Parmi les techniques ou recommandations sylvicoles à prendre en faveur de l’avifaune, les suivantes sont aisées à mettre en œuvre :
– La conservation d’arbres à cavités ou morts, à terre et sur pied, le traitement des lisières, intérieures ou extérieures, en structures étagées laissant passer les vents forts tout en les ralentissant, assure également un rôle nourricier par tous les insectes accueillis, ainsi que celui de lieu de nidification et de reproduction. Citons par exemple le massif de Moulière en Vienne qui fait l’objet d’aménagement de lisières favorables à l’Egoulevent d’Europe, et indirectement à la Fauvette à tête noire… Lisières ondulées et non pas droites, semi-perméables et non opaques.

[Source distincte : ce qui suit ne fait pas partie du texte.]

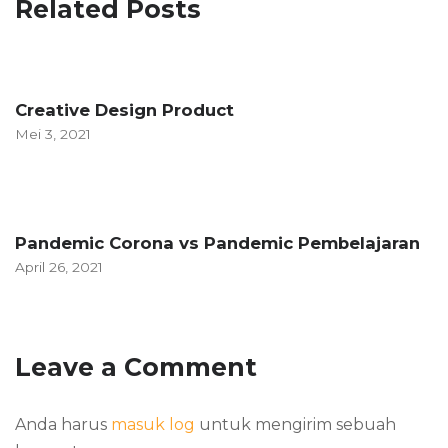
Related Posts
Creative Design Product
Mei 3, 2021
Pandemic Corona vs Pandemic Pembelajaran
April 26, 2021
Leave a Comment
Anda harus
masuk log
untuk mengirim sebuah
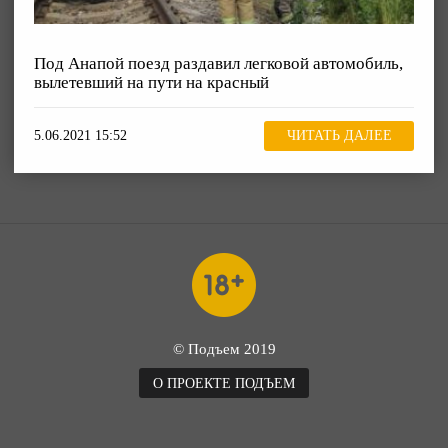
Под Анапой поезд раздавил легковой автомобиль,
вылетевший на пути на красный
5.06.2021 15:52
ЧИТАТЬ ДАЛЕЕ
© Подъем 2019
О ПРОЕКТЕ ПОДЪЕМ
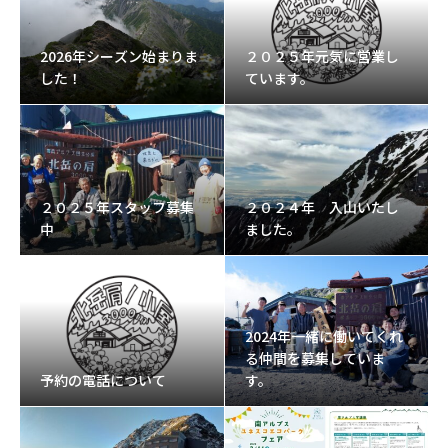
2026年シーズン始まりま
２０２５年元気に営業し
した！
ています。
２０２５年スタッフ募集
２０２４年 入山いたし
中
ました。
2024年一緒に働いてくれ
る仲間を募集していま
予約の電話について
す。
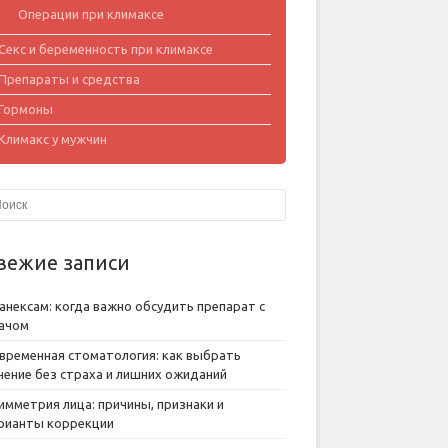
Операции при климаксе
Секс и беременность при климаксе
Препараты и средства
Гормоны
Климакс у мужчин
вежие записи
анексам: когда важно обсудить препарат с
ачом
временная стоматология: как выбрать
чение без страха и лишних ожиданий
имметрия лица: причины, признаки и
рианты коррекции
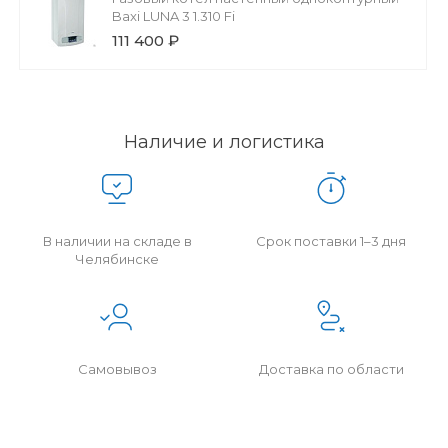
Baxi LUNA 3 1.310 Fi
111 400 ₽
Наличие и логистика
В наличии на складе в
Срок поставки 1–3 дня
Челябинске
Самовывоз
Доставка по области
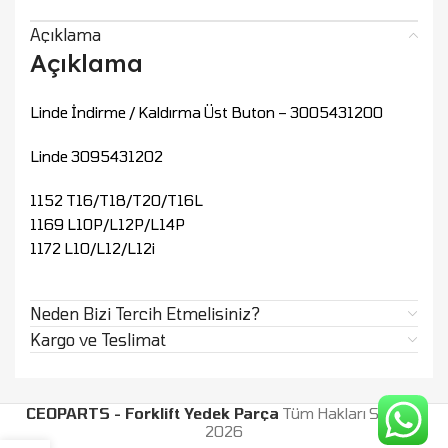
Açıklama
Açıklama
Linde İndirme / Kaldırma Üst Buton – 3005431200
Linde 3095431202
1152 T16/T18/T20/T16L
1169 L10P/L12P/L14P
1172 L10/L12/L12i
Neden Bizi Tercih Etmelisiniz?
Kargo ve Teslimat
CEOPARTS - Forklift Yedek Parça
Tüm Hakları Saklıdır.
2026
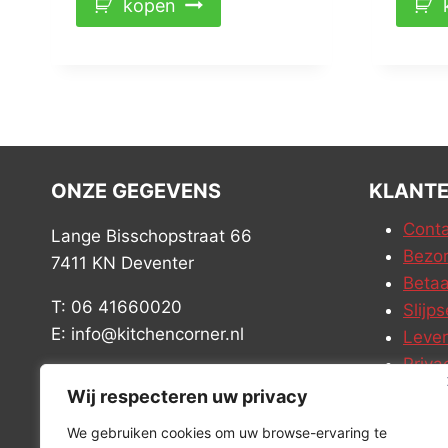
kopen
ONZE GEGEVENS
KLANTE
Conta
Lange Bisschopstraat 66
Bezor
7411 KN Deventer
Betaa
T: 06 41660020
Slijps
E: info@kitchencorner.nl
Leve
Priva
KVK: 99238381
Vacat
Wij respecteren uw privacy
BTW: NL868888989B01
We gebruiken cookies om uw browse-ervaring te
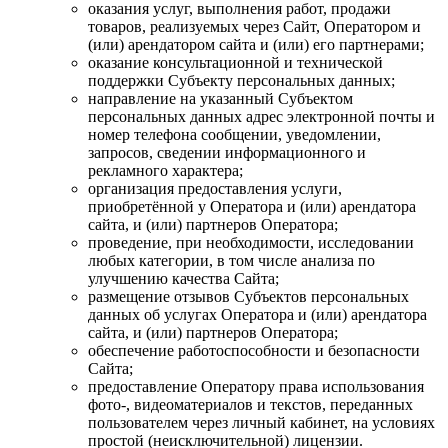
оказания услуг, выполнения работ, продажи
товаров, реализуемых через Сайт, Оператором и
(или) арендатором сайта и (или) его партнерами;
оказание консультационной и технической
поддержки Субъекту персональных данных;
направление на указанный Субъектом
персональных данных адрес электронной почты и
номер телефона сообщении, уведомлении,
запросов, сведении информационного и
рекламного характера;
организация предоставления услуги,
приобретённой у Оператора и (или) арендатора
сайта, и (или) партнеров Оператора;
проведение, при необходимости, исследовании
любых категории, в том числе анализа по
улучшению качества Сайта;
размещение отзывов Субъектов персональных
данных об услугах Оператора и (или) арендатора
сайта, и (или) партнеров Оператора;
обеспечение работоспособности и безопасности
Сайта;
предоставление Оператору права использования
фото-, видеоматериалов и текстов, переданных
пользователем через личный кабинет, на условиях
простой (неисключительной) лицензии.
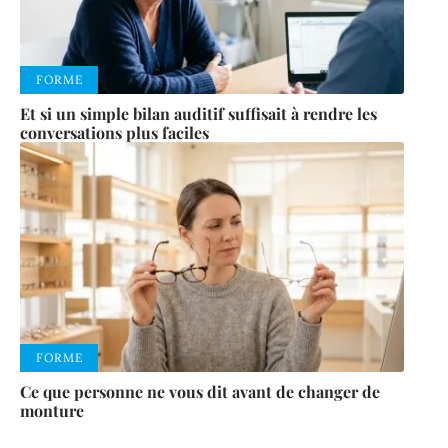
FORME
Et si un simple bilan auditif suffisait à rendre les
conversations plus faciles
FORME
Ce que personne ne vous dit avant de changer de
monture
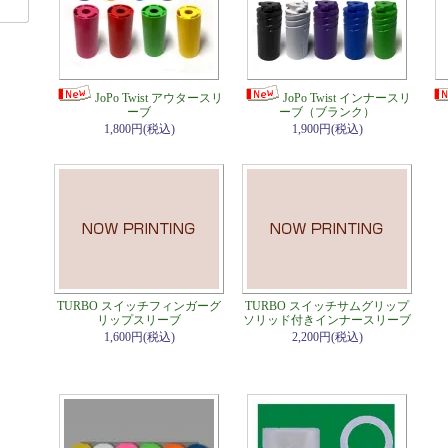
JoPo Twist アウタースリ
JoPo Twist インナースリ
ーブ
ーブ（ブランク）
1,800円(税込)
1,900円(税込)
TURBO スイッチフィンガーグ
TURBO スイッチサムグリップ
リップスリーブ
ソリッド付きインナースリーブ
1,600円(税込)
2,200円(税込)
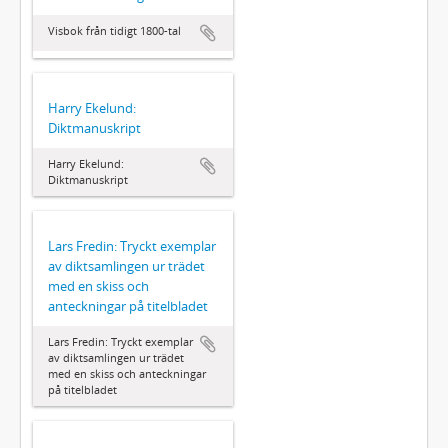
Visbok från tidigt 1800-tal
Harry Ekelund:
Diktmanuskript
Harry Ekelund:
Diktmanuskript
Lars Fredin: Tryckt exemplar
av diktsamlingen ur trädet
med en skiss och
anteckningar på titelbladet
Lars Fredin: Tryckt exemplar
av diktsamlingen ur trädet
med en skiss och anteckningar
på titelbladet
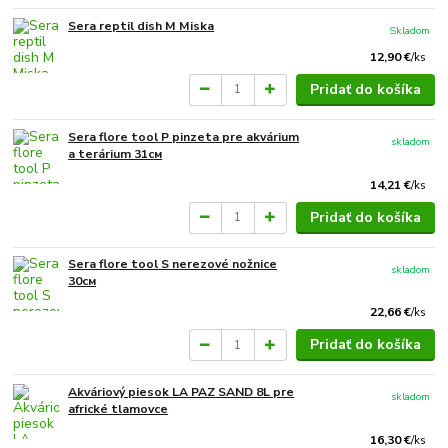
Sera reptil dish M Miska
Skladom
12,90 €
/
ks
Pridať do košíka
Sera flore tool P pinzeta pre akvárium
skladom
a terárium 31см
14,21 €
/
ks
Pridať do košíka
Sera flore tool S nerezové nožnice
skladom
30см
22,66 €
/
ks
Pridať do košíka
Akváriový piesok LA PAZ SAND 8L pre
skladom
africké tlamovce
16,30 €
/
ks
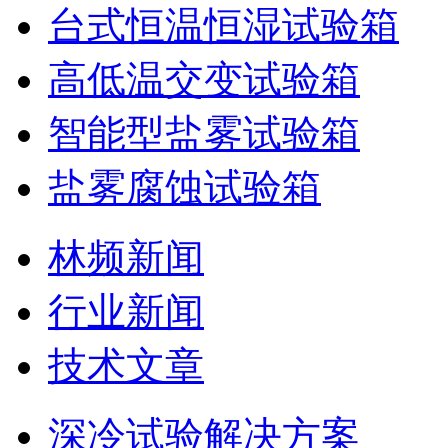
台式恒温恒湿试验箱
高低温交变试验箱
智能型盐雾试验箱
盐雾腐蚀试验箱
林频新闻
行业新闻
技术文章
深冷试验解决方案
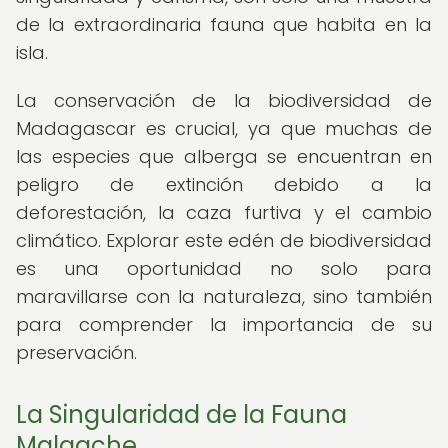
de la extraordinaria fauna que habita en la
isla.
La conservación de la biodiversidad de
Madagascar es crucial, ya que muchas de
las especies que alberga se encuentran en
peligro de extinción debido a la
deforestación, la caza furtiva y el cambio
climático. Explorar este edén de biodiversidad
es una oportunidad no solo para
maravillarse con la naturaleza, sino también
para comprender la importancia de su
preservación.
La Singularidad de la Fauna
Malgache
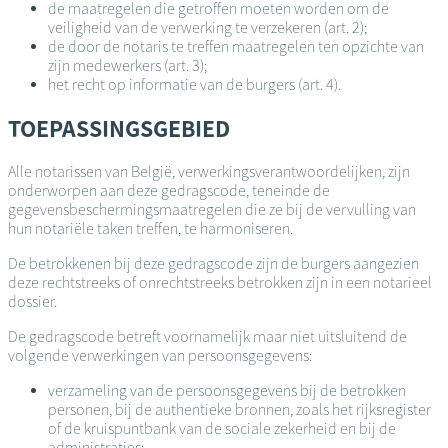
de maatregelen die getroffen moeten worden om de
veiligheid van de verwerking te verzekeren (art. 2);
de door de notaris te treffen maatregelen ten opzichte van
zijn medewerkers (art. 3);
het recht op informatie van de burgers (art. 4).
TOEPASSINGSGEBIED
Alle notarissen van België, verwerkingsverantwoordelijken, zijn
onderworpen aan deze gedragscode, teneinde de
gegevensbeschermingsmaatregelen die ze bij de vervulling van
hun notariële taken treffen, te harmoniseren.
De betrokkenen bij deze gedragscode zijn de burgers aangezien
deze rechtstreeks of onrechtstreeks betrokken zijn in een notarieel
dossier.
De gedragscode betreft voornamelijk maar niet uitsluitend de
volgende verwerkingen van persoonsgegevens:
verzameling van de persoonsgegevens bij de betrokken
personen, bij de authentieke bronnen, zoals het rijksregister
of de kruispuntbank van de sociale zekerheid en bij de
administraties;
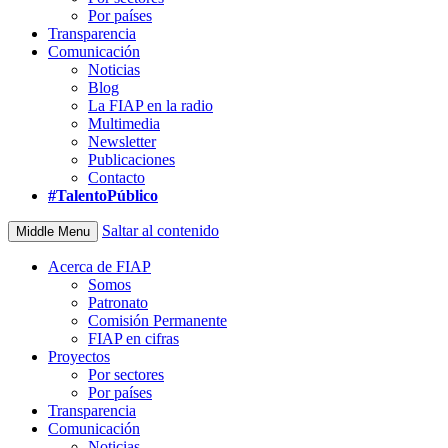
Por países
Transparencia
Comunicación
Noticias
Blog
La FIAP en la radio
Multimedia
Newsletter
Publicaciones
Contacto
#TalentoPúblico
Saltar al contenido
Middle Menu
Acerca de FIAP
Somos
Patronato
Comisión Permanente
FIAP en cifras
Proyectos
Por sectores
Por países
Transparencia
Comunicación
Noticias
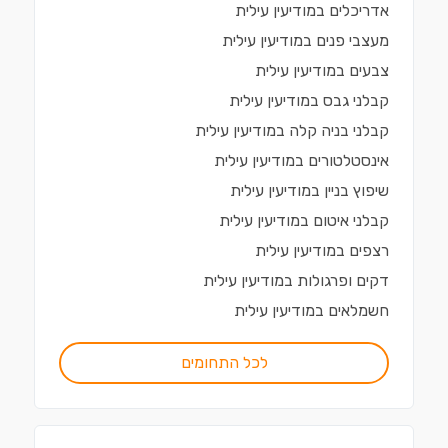
אדריכלים
ב
מודיעין עילית
מעצבי פנים
ב
מודיעין עילית
צבעים
ב
מודיעין עילית
קבלני גבס
ב
מודיעין עילית
קבלני בניה קלה
ב
מודיעין עילית
אינסטלטורים
ב
מודיעין עילית
שיפוץ בניין
ב
מודיעין עילית
קבלני איטום
ב
מודיעין עילית
רצפים
ב
מודיעין עילית
דקים ופרגולות
ב
מודיעין עילית
חשמלאים
ב
מודיעין עילית
לכל התחומים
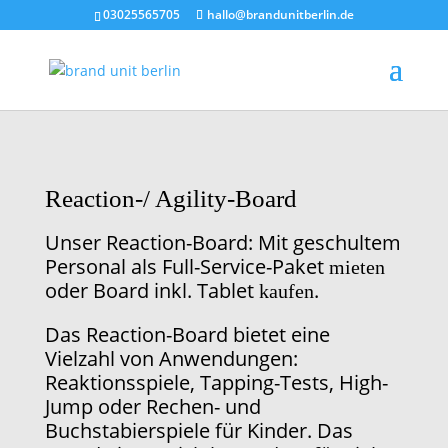
03025565705
hallo@brandunitberlin.de
Reaction-/ Agility-Board
Unser Reaction-Board: Mit geschultem
Personal als Full-Service-Paket
mieten
oder Board inkl. Tablet
.
kaufen
Das Reaction-Board bietet eine
Vielzahl von Anwendungen:
Reaktionsspiele, Tapping-Tests, High-
Jump oder Rechen- und
Buchstabierspiele für Kinder. Das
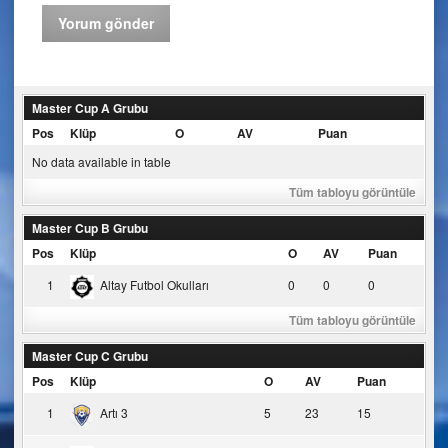
Master Cup A Grubu
Pos
Klüp
O
AV
Puan
No data available in table
Tüm tabloyu görüntüle
Master Cup B Grubu
Pos
Klüp
O
AV
Puan
1
Altay Futbol Okulları
0
0
0
Tüm tabloyu görüntüle
Master Cup C Grubu
Pos
Klüp
O
AV
Puan
1
Artı 3
5
23
15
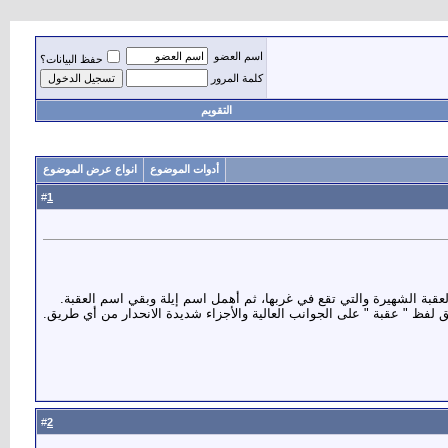
اسم العضو
حفظ البيانات؟
كلمة المرور
التقويم
أدوات الموضوع
انواع عرض الموضوع
1
#
لعقبة الشهيرة والتي تقع في غربها، ثم أهمل اسم إيلة وبقي اسم العقبة.
 لفظ " عقبة " على الجوانب العالية والأجزاء شديدة الانحدار من أي طريق.
2
#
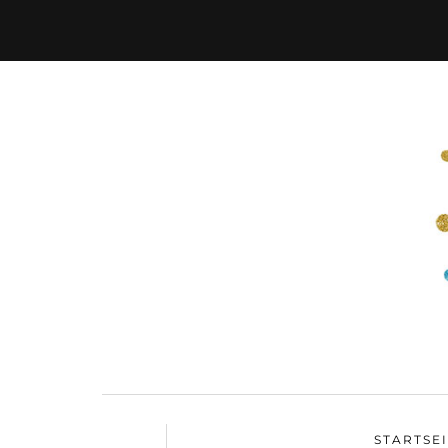
STARTSE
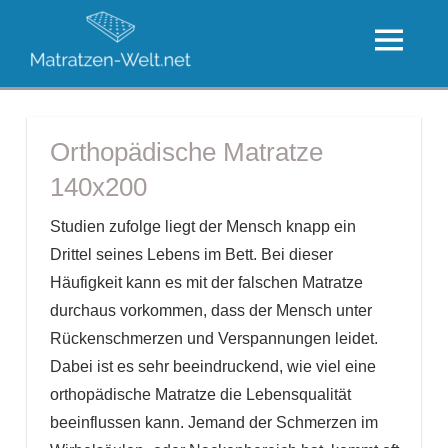
Zum
Die
Inhalt
MENU
große
springen
Die
Welt
besten
der
Matratzen
Orthopädische Matratze
Matratzen
140x200
Studien zufolge liegt der Mensch knapp ein
Drittel seines Lebens im Bett. Bei dieser
Häufigkeit kann es mit der falschen Matratze
durchaus vorkommen, dass der Mensch unter
Rückenschmerzen und Verspannungen leidet.
Dabei ist es sehr beeindruckend, wie viel eine
orthopädische Matratze die Lebensqualität
beeinflussen kann. Jemand der Schmerzen im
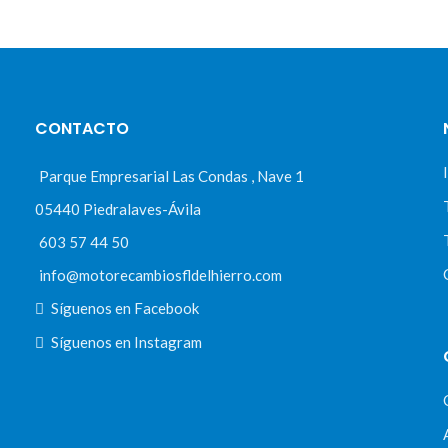
CONTACTO
Parque Empresarial Las Condas , Nave 1
05440 Piedralaves-Ávila
603 57 44 50
info@motorecambiosfldelhierro.com
Síguenos en Facebook
Síguenos en Instagram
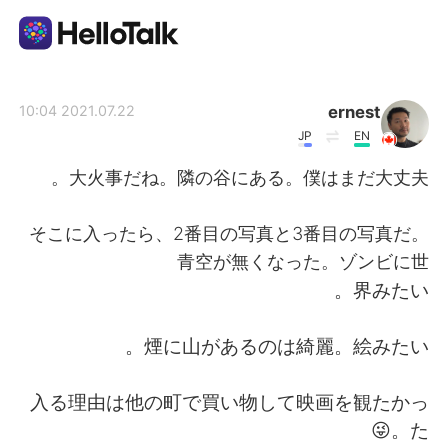
تطبيق تبادل اللغة
ernest
2021.07.22 10:04
JP
EN
AI Grammar Checker
大火事だね。隣の谷にある。僕はまだ大丈夫。
العربية
そこに入ったら、2番目の写真と3番目の写真だ。
青空が無くなった。ゾンビに世
界みたい。
English
简体中文
煙に山があるのは綺麗。絵みたい。
繁體中文
Español
入る理由は他の町で買い物して映画を観たかっ
Français
Deutsch
た。😜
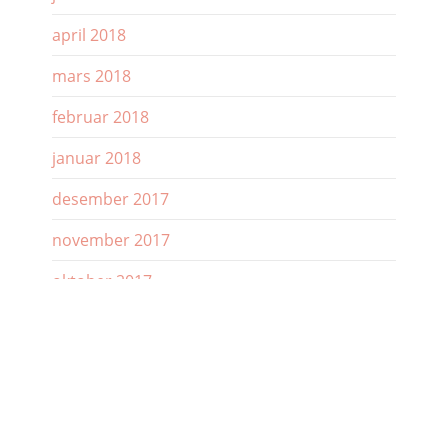
april 2018
mars 2018
februar 2018
januar 2018
desember 2017
november 2017
oktober 2017
september 2017
august 2017
juli 2017
juni 2017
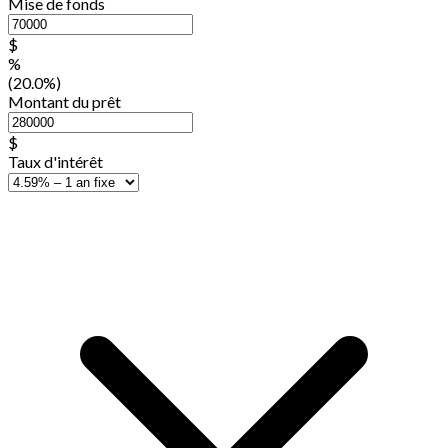
Mise de fonds
$
%
(20.0%)
Montant du prêt
$
Taux d'intérêt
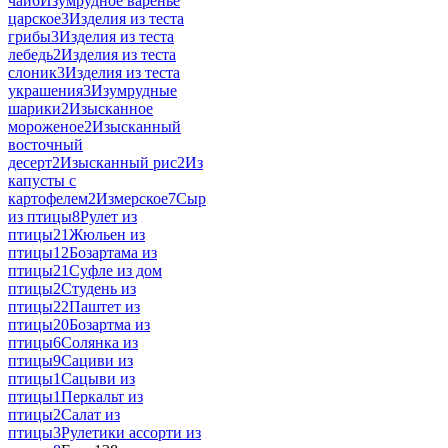
чай
6
Изумрудное варенье
царское
3
Изделия из теста
грибы
3
Изделия из теста
лебедь
2
Изделия из теста
слоник
3
Изделия из теста
украшения
3
Изумрудные
шарики
2
Изысканное
мороженое
2
Изысканный
восточный
десерт
2
Изысканный рис
2
Из
капусты с
картофелем
2
Измерское
7
Сыр
из птицы
8
Рулет из
птицы
21
Жюльен из
птицы
12
Бозартама из
птицы
21
Суфле из дом
птицы
2
Студень из
птицы
22
Паштет из
птицы
20
Бозартма из
птицы
6
Солянка из
птицы
9
Сациви из
птицы
1
Сацыви из
птицы
1
Перкальт из
птицы
2
Салат из
птицы
3
Рулетики ассорти из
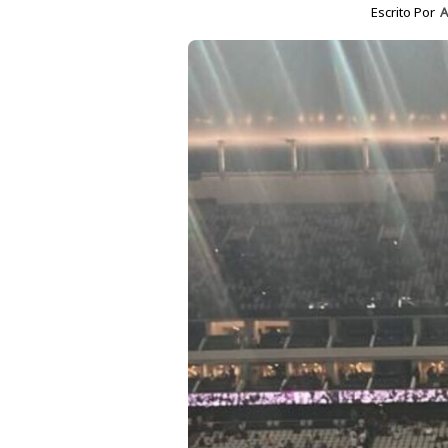
Escrito Por
A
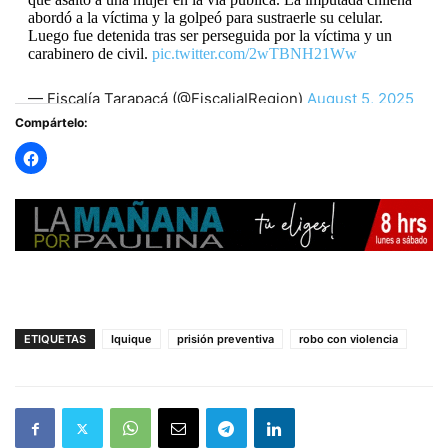
abordó a la víctima y la golpeó para sustraerle su celular.
Luego fue detenida tras ser perseguida por la víctima y un
carabinero de civil.
pic.twitter.com/2wTBNH21Ww
— Fiscalía Tarapacá (@FiscaliaIRegion)
August 5, 2025
Compártelo:
ETIQUETAS
Iquique
prisión preventiva
robo con violencia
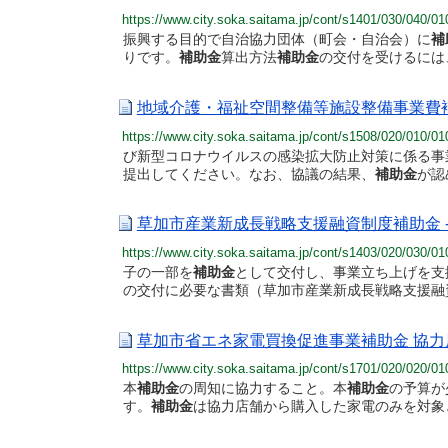
https://www.city.soka.saitama.jp/cont/s1401/030/040/01
振興する目的で自治協力団体（町会・自治会）に
補
りです。
補助金
算出方法
補助金
の交付を受けるには
地域介護・福祉空間整備等施設整備事業費補
https://www.city.soka.saitama.jp/cont/s1508/020/010
び新型コロナウイルスの感染拡大防止対策に係る事
提出してください。なお、協議の結果、
補助金
が認
草加市産業新成長戦略支援融資制度補助金 -
https://www.city.soka.saitama.jp/cont/s1403/020/030
子の一部を
補助金
として交付し、事業立ち上げを支
の交付に必要な書類（草加市産業新成長戦略支援融
草加市省エネ家電買換促進事業補助金 協力店
https://www.city.soka.saitama.jp/cont/s1701/020/020
本
補助金
の周知に協力すること。本
補助金
の予算が
す。
補助金
は協力店舗から購入した家電のみを対象と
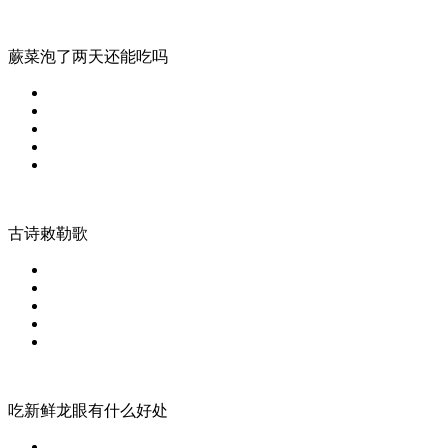
蕨菜泡了两天还能吃吗
古诗敕勒歌
吃新鲜龙眼有什么好处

– Le maintien, la création, ou encore le développement, d’une diversité maximale de strates : chacune d’entre elles étant le support de niches écologiques variées et précises, recherchées par telle ou telle espèce : le merle et le Pouillot siffleur s’intéressent à la strate herbacée, le premier pour se nourrir, le deuxième pour nicher ; les gobemouches fréquentent surtout la strate arborescente, alors que les mésanges aiment tout autant la strate arbustive… la Sittelle torchepot anime troncs et vielles branches, le Pipit des arbres le feuillage alors que le troglodyte apprécie mousses et lichens des bas étages… Cette hétérogénéité spatiale est essentielle.
Autrement dit : le sous-étage est bon pour l’humus, très bon pour le gainage de nos essences de production excellent pour limiter l’appétit des ongulés, parfait pour nourrir, dissimuler, loger les oiseaux (chacun appréciera les contraintes, par ailleurs évidentes, liées à la lutte contre l’incendie ou l’efficience de la régénération).
Les stades de régénération de la futaie régulière sont particulièrement favorables aux fauvettes, hypolaïs, bruants… le taillis simple, pratiquement non stratifié, n’est guère accueillant pour la gente ailée, sauf pour la construction d’aires de rapaces, comme l’épervier… ou pour la Bécasse des bois, qui fréquente les taillis d’une quinzaine d’années. De même, le perchis en futaie régulière n’est guère favorable : mais il s’agit en fait de considérer la biodiversité avienne non pas à l’échelle de la parcelle, mais bien du massif : c’est l’alternance de milieux ouverts, fermés, semi-fermés, leur rotation en quelque sorte, qui permet un accueil optimum des oiseaux (3).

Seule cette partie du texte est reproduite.